Jun 18 18:14:08 testmailcdo postfix/submission/smtpd[247218]: connect from unknown[202.60.9.10]
Jun 18 18:14:08 testmailcdo postfix/submission/smtpd[247218]: 6D0D413C124: client=unknown[202.60.9.10]
Jun 18 18:14:08 testmailcdo postfix/cleanup[247221]: 6D0D413C124: message-id=<4beaf35a08d40fa7f8f746ab309b8436@poultrymax.com>
Jun 18 18:14:08 testmailcdo postfix/qmgr[246787]: 6D0D413C124: from=<testmenard@poultrymax.com>, size=601, nrcpt=1 (queue active)
Jun 18 18:14:08 testmailcdo postfix/submission/smtpd[247218]: disconnect from unknown[202.60.9.10] ehlo=1 mail=1 rcpt=1 data=1 quit=1 commands=5
Jun 18 18:14:10 testmailcdo postfix/smtp[247222]: 6D0D413C124: to=<potapo183@gmail.com>, relay=gmail-smtp-in.l.google.com[142.250.157.26]:25, delay=1.8, delays=0.06/0/0.82/0.97, dsn=2.0.0, status=sent (250 2.0.0 OK  1624040055 p7si10315751pjl.99 - gsmtp)
Jun 18 18:14:10 testmailcdo postfix/qmgr[246787]: 6D0D413C124: removed

ls -l /var/spool/postfix/opendkim/opendkim.sock outputs:

srwxrwx--- 1 opendkim opendkim 0 Jun 18 17:39 /var/spool/postfix/opendkim/opendkim.sock

I am really lost.
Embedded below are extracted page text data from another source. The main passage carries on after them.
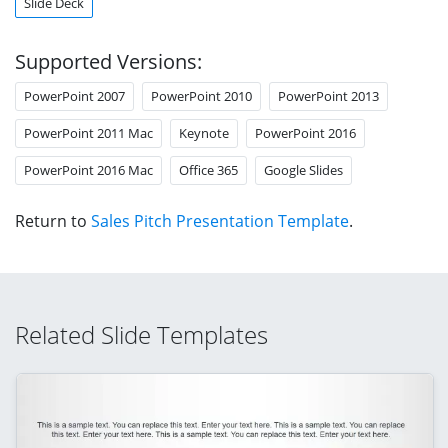
Slide Deck
Supported Versions:
PowerPoint 2007
PowerPoint 2010
PowerPoint 2013
PowerPoint 2011 Mac
Keynote
PowerPoint 2016
PowerPoint 2016 Mac
Office 365
Google Slides
Return to
Sales Pitch Presentation Template
.
Related Slide Templates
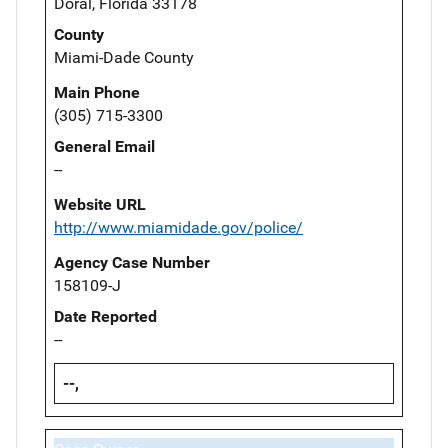
Doral, Florida 33178
County
Miami-Dade County
Main Phone
(305) 715-3300
General Email
--
Website URL
http://www.miamidade.gov/police/
Agency Case Number
158109-J
Date Reported
--
--,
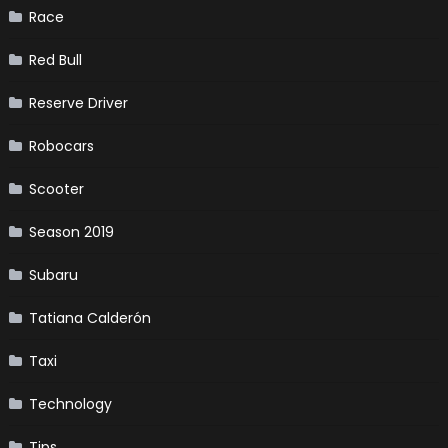
Race
Red Bull
Reserve Driver
Robocars
Scooter
Season 2019
Subaru
Tatiana Calderón
Taxi
Technology
Tips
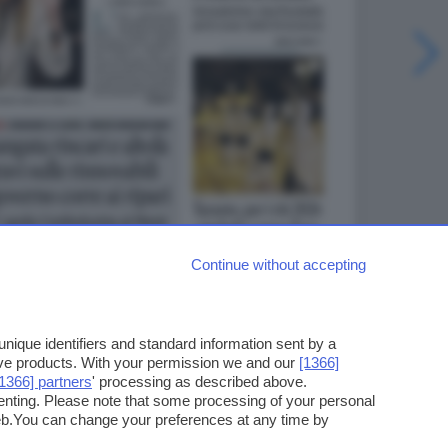
Continue without accepting
ique identifiers and standard information sent by a
ove products. With your permission we and our
[1366]
[1366] partners
' processing as described above.
enting. Please note that some processing of your personal
web.You can change your preferences at any time by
Any suggestions and help would be greatly appreciated!

user13539846
  • 161
  • 3

1 Answers1

1

You have wrong modes on the opendkim.sock. Those are 0770 i.e. rwx by owner, rwx by group, nothing for others, where owner is opendkim and group is opendkim, but Postfix runs often as postfix:mail or something like that, so it falls into the category "others" and is disallowed access. You should find mentions of that in the Postfix logs (in Debian we look into /var/log/mail.err).
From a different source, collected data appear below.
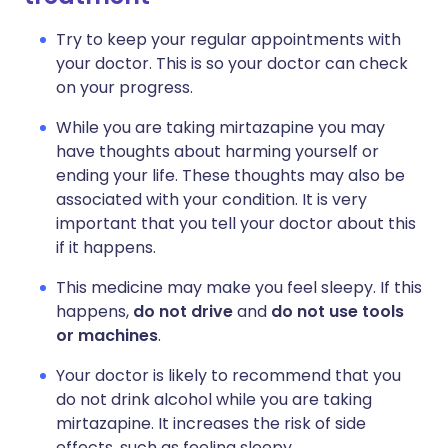
Try to keep your regular appointments with
your doctor. This is so your doctor can check
on your progress.
While you are taking mirtazapine you may
have thoughts about harming yourself or
ending your life. These thoughts may also be
associated with your condition. It is very
important that you tell your doctor about this
if it happens.
This medicine may make you feel sleepy. If this
happens,
do not drive
and
do not use tools
or machines
.
Your doctor is likely to recommend that you
do not drink alcohol while you are taking
mirtazapine. It increases the risk of side
effects, such as feeling sleepy.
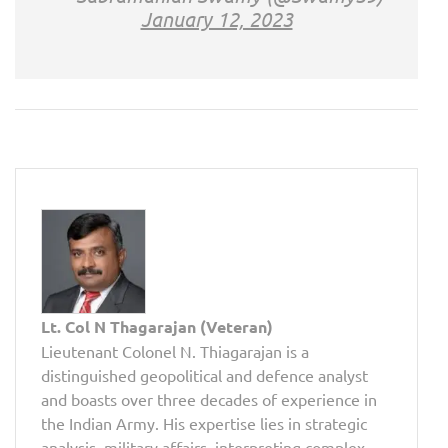
January 12, 2023
Lt. Col N Thagarajan (Veteran)
Lieutenant Colonel N. Thiagarajan is a
distinguished geopolitical and defence analyst
and boasts over three decades of experience in
the Indian Army. His expertise lies in strategic
analysis, military affairs, interpreting complex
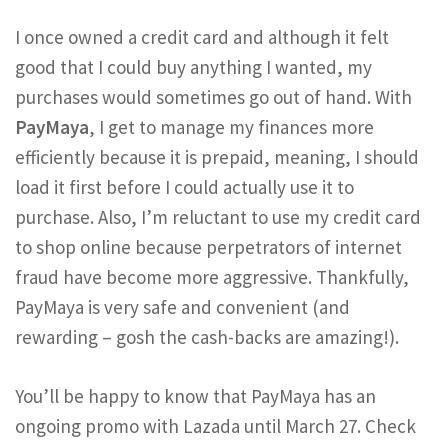
I once owned a credit card and although it felt
good that I could buy anything I wanted, my
purchases would sometimes go out of hand. With
PayMaya
, I get to manage my finances more
efficiently because it is prepaid, meaning, I should
load it first before I could actually use it to
purchase. Also, I’m reluctant to use my credit card
to shop online because perpetrators of internet
fraud have become more aggressive. Thankfully,
PayMaya is very safe and convenient (and
rewarding – gosh the cash-backs are amazing!).
You’ll be happy to know that PayMaya has an
ongoing promo with Lazada until March 27. Check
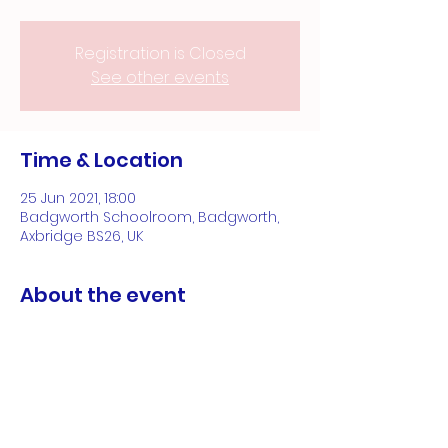
Registration is Closed
See other events
Time & Location
25 Jun 2021, 18:00
Badgworth Schoolroom, Badgworth,
Axbridge BS26, UK
About the event
Opening night of 3 day Art Exhibition
Share this event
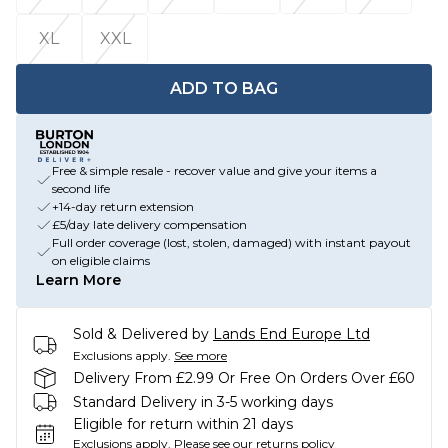
XL
XXL
ADD TO BAG
Free & simple resale - recover value and give your items a
second life
+14-day return extension
£5/day late delivery compensation
Full order coverage (lost, stolen, damaged) with instant payout
on eligible claims
Learn More
Sold & Delivered by
Lands End Europe Ltd
Exclusions apply.
See more
Delivery From £2.99 Or Free On Orders Over £60
Standard Delivery in 3-5 working days
Eligible for return within 21 days
Exclusions apply.
Please see our
returns policy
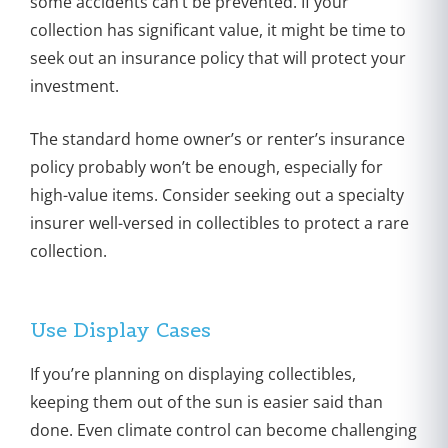
some accidents can’t be prevented. If your
collection has significant value, it might be time to
seek out an insurance policy that will protect your
investment.
The standard home owner’s or renter’s insurance
policy probably won’t be enough, especially for
high-value items. Consider seeking out a specialty
insurer well-versed in collectibles to protect a rare
collection.
Use Display Cases
If you’re planning on displaying collectibles,
keeping them out of the sun is easier said than
done. Even climate control can become challenging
Also note, the chown you've done was acting on a directory, containing the socket, not the socket itself, so it doesn't suffice.
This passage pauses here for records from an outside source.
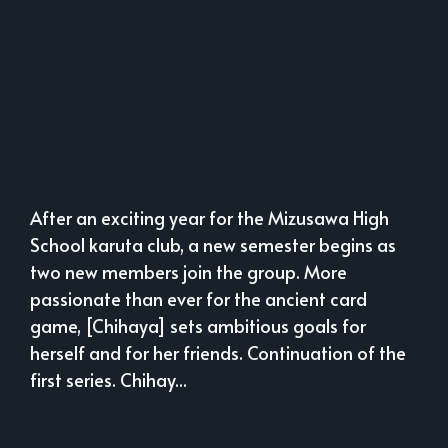
After an exciting year for the Mizusawa High
School karuta club, a new semester begins as
two new members join the group. More
passionate than ever for the ancient card
game, [Chihaya] sets ambitious goals for
herself and for her friends. Continuation of the
first series. Chihay...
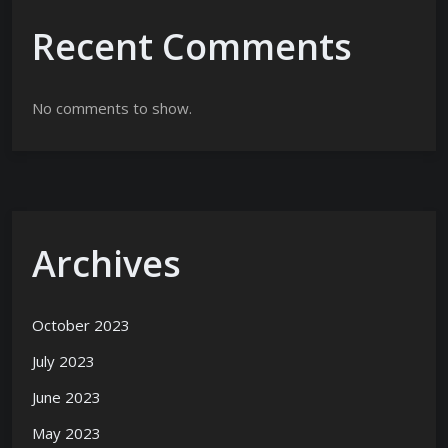
Recent Comments
No comments to show.
Archives
October 2023
July 2023
June 2023
May 2023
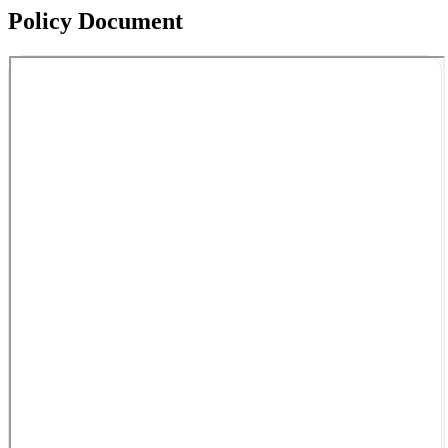
Policy Document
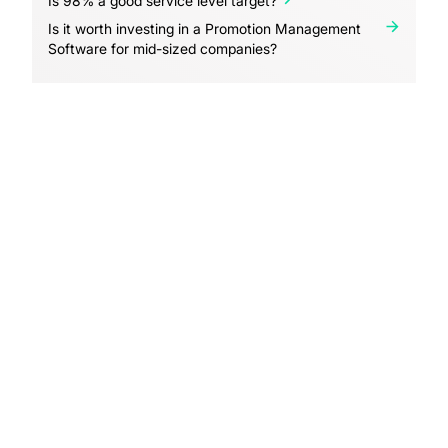
Is 98% a good service level target?
Is it worth investing in a Promotion Management
Software for mid-sized companies?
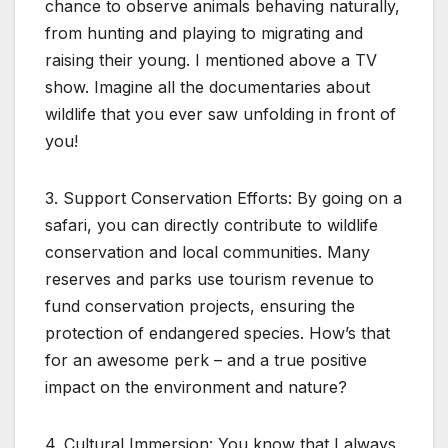
chance to observe animals behaving naturally,
from hunting and playing to migrating and
raising their young. I mentioned above a TV
show. Imagine all the documentaries about
wildlife that you ever saw unfolding in front of
you!
3. Support Conservation Efforts: By going on a
safari, you can directly contribute to wildlife
conservation and local communities. Many
reserves and parks use tourism revenue to
fund conservation projects, ensuring the
protection of endangered species. How’s that
for an awesome perk – and a true positive
impact on the environment and nature?
4. Cultural Immersion: You know that I always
Try setting 0777 on the opendkim.sock as the one-time test solution:

chmod 0777 /var/spool/postfix/opendkim/opendkim.sock

If it helps, we're on the right track. OpenDKIM recreates the socket with former modes at each restart, so the modes will reset, that's why this solution is one time. To make it persistent, add postfix user (or whichever account the smtpd is running under) into opendkim group, so the second "7" will apply to it (group access which is allowed):

gpasswd -a postfix opendkim

Alternatively (for example, if smtpd runs under nobody), you might change startup script for OpenDKIM slightly, for it to set mode 0777 after socket creation.